Figure 4: Possibility distribution of a fuzzy number and corresponding lower and upper boundaries for CDF* compatible with the fuzzy number

Finally, an invariable uncertainty requires a fuzzy set that represents the subjective expectation of the analyst. When the invariable uncertainty represents an open design decision subject to optimisation, the analyst can express his preference of the quantity through the possibility distribution. Still, when interpreting the results, reference to the chosen input membership functions is imperative.

Considering the explicit subjective nature of a fuzzy set, it is concluded that it is most useful to describe uncertainties. The more objective information becomes available on a non-deterministic model property, the less the fuzzy concept is appropriate to describe it.

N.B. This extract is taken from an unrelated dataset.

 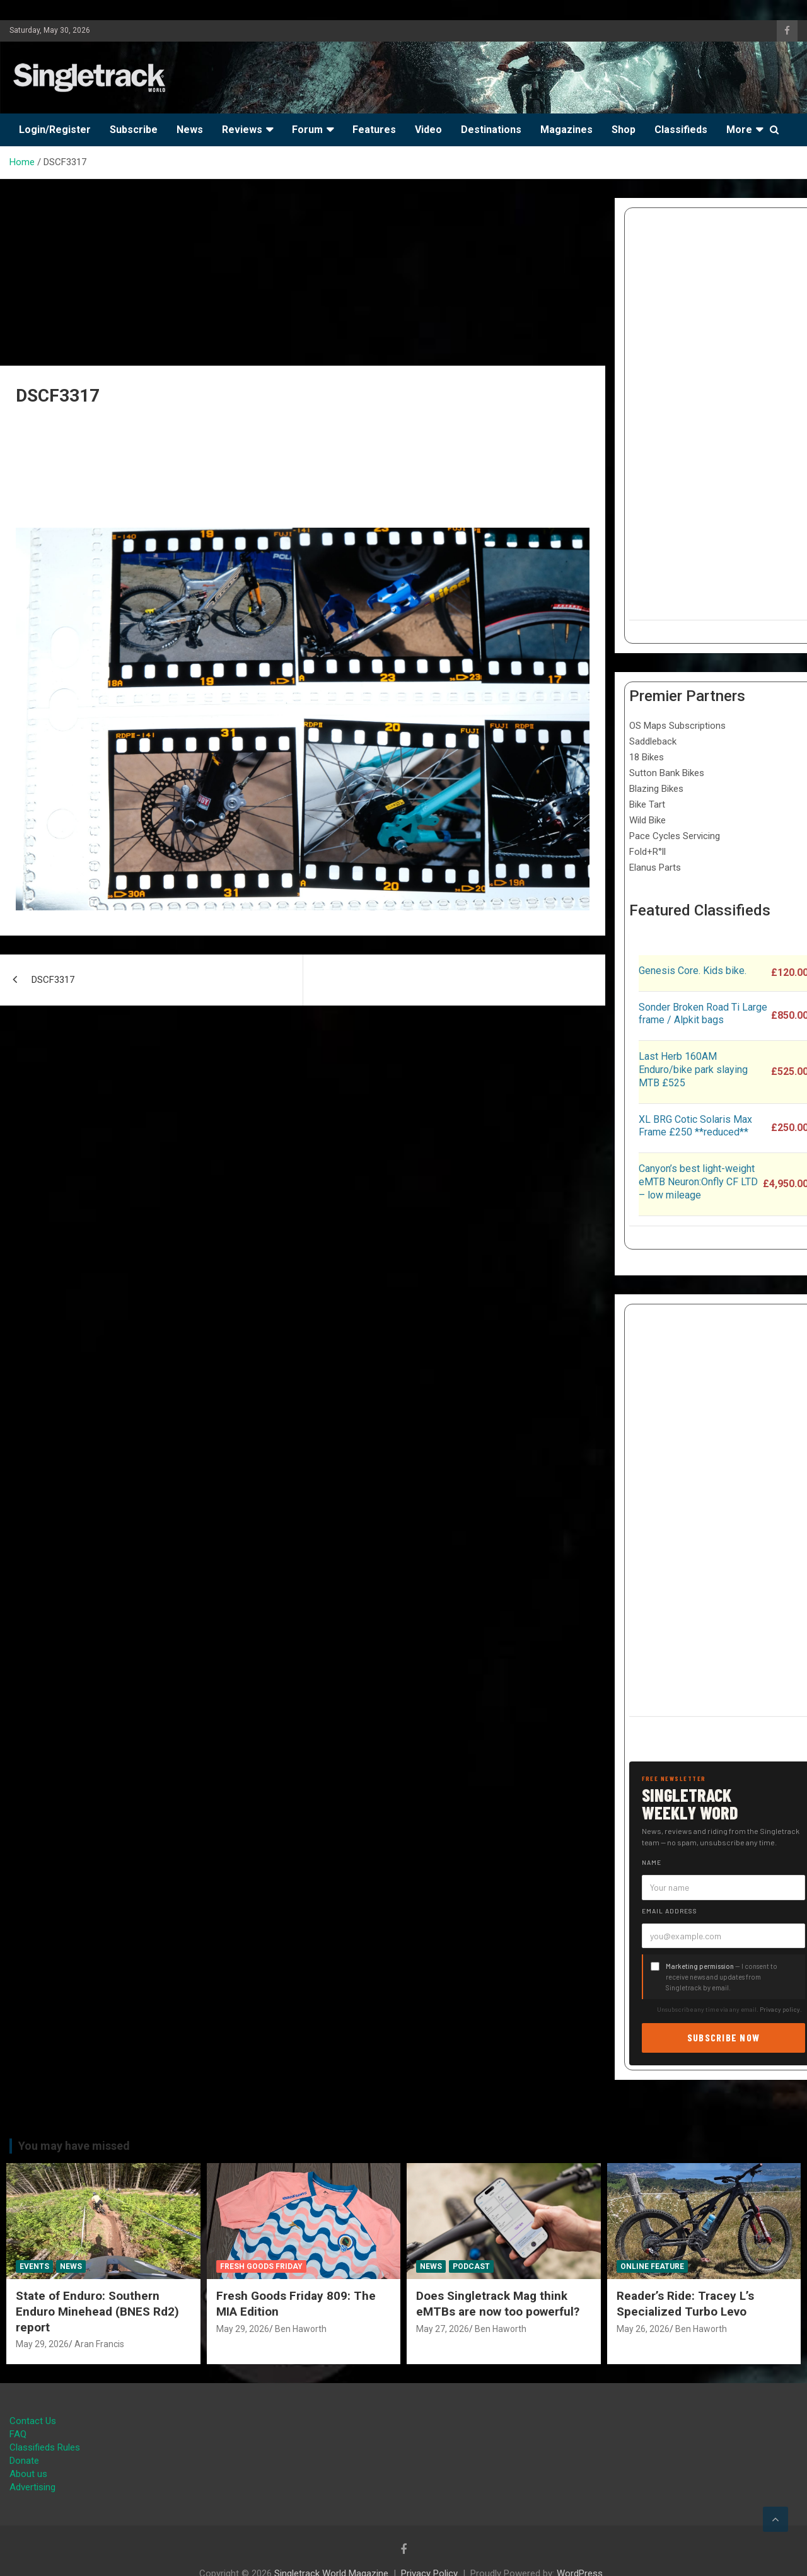 What do you see at coordinates (624, 130) in the screenshot?
I see `Shop` at bounding box center [624, 130].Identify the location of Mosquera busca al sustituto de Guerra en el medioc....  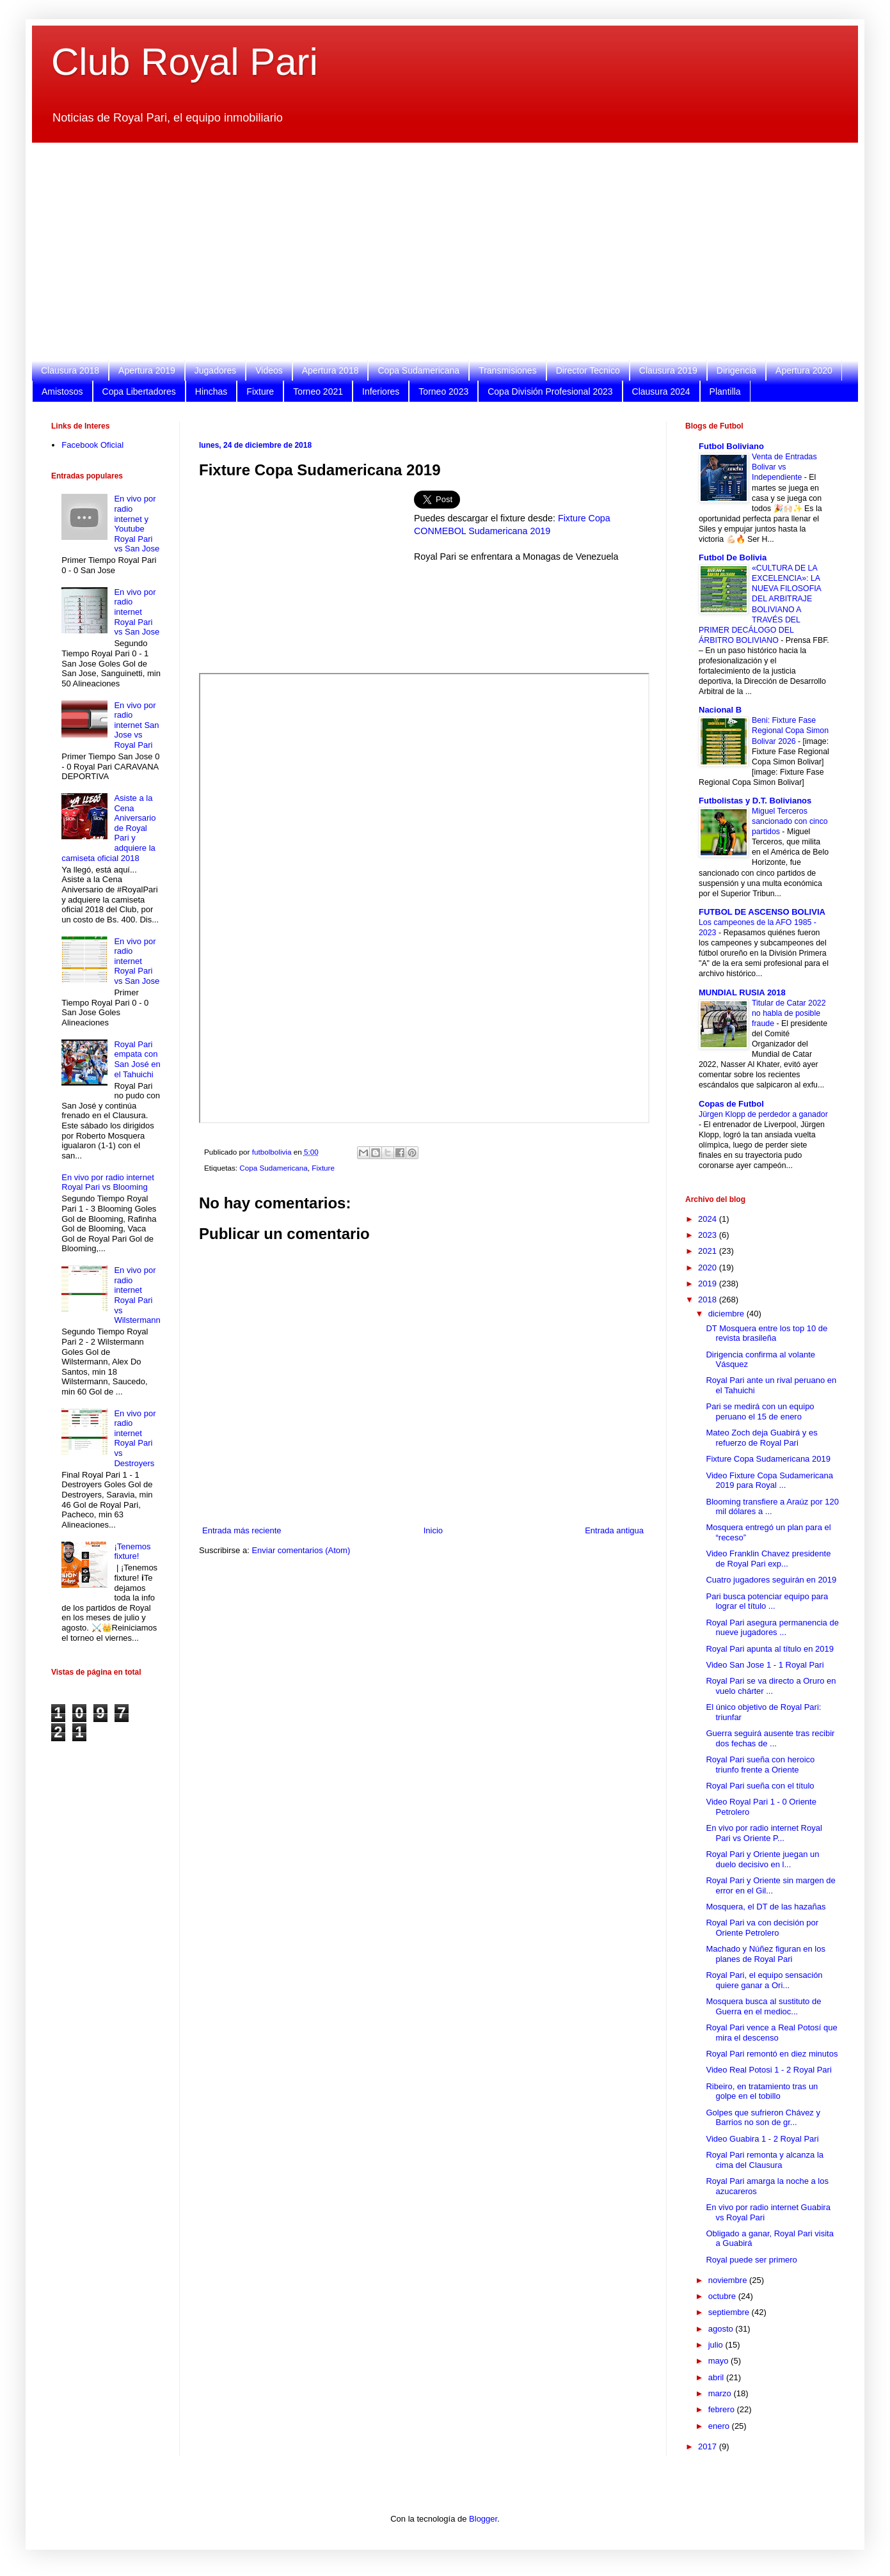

Hybrid non-deterministic modelling concepts

If for an uncertain variability there is information about the range but no information on the probability of occurrence, every PDF* over this range becomes equally plausible and should be taken into consideration. However, the information of the likelihood inside the range is not needed for the interval object, which makes it perfectly suited to model this kind of uncertainty. An interval property can consequently be interpreted as a collective description of all possible probability density functions over the considered interval. For uncertain variabilities without objective information on the actual range, a subjective interval has to be chosen in order to apply the interval concept. For special cases, however, it might be possible to introduce a parametrical representation of the PDF* of an uncertain variability, using the unknown PDF* properties as parameters. For instance, it might be known that the quantity is normally distributed, but the mean value and variance of the distribution is not exactly known. A parametrical PDF* is introduced:

$f_X(x,m,\sigma) = \frac{1}{\sqrt{2 \pi} \sigma} \exp( - \frac{(x-m)^2}{2\sigma^2})$

(1)

with $m$ and $\sigma$ two parameters representing the mean value and standard deviation of the distribution. The interval or convex concept can then be applied to represent the uncertainty on the parameters of the probabilistic description. The resulting numerical description of the quantity takes into account all possible PDFs that can be generated using the limited probabilistic knowledge and added non-probabilistic uncertainty description. Therefore, it is called a hybrid model of uncertainty. Elishakoff et al. [51] introduced this hybrid concept for the uncertainty description by applying the concept of convex modelling on parameters in a probabilistic description of seismic excitation. He obtained the worst and best case response taking into consideration a large set of plausible probabilistic excitation functions through a single analysis.

The key idea of an alternative hybrid approach is to search for an upper and lower bound on the probabilistic reliability using the theory of Interval Probabilities. The method is based on the work of Ditlevsen [52] and has been successfully applied to describe bounds on the reliability of a system for which the interdependencies between the random quantities are unknown [53].

Finally, also the concept of Fuzzy Randomness is clearly a hybrid approach. It adopts principles from both probabilitstic and fuzzy theory. This concept allows impreciseness in the values that are assumed by a random variable. The fuzzy theory is used to represent this imreciseness. The translation of the classical properties of random numbers (e.g. mean value, variance) to this hybrid approach has been established in an early paper by Kwakernaak [49]. Recently, the application of this theory in civil engineering applications is gaining interest in literature [50].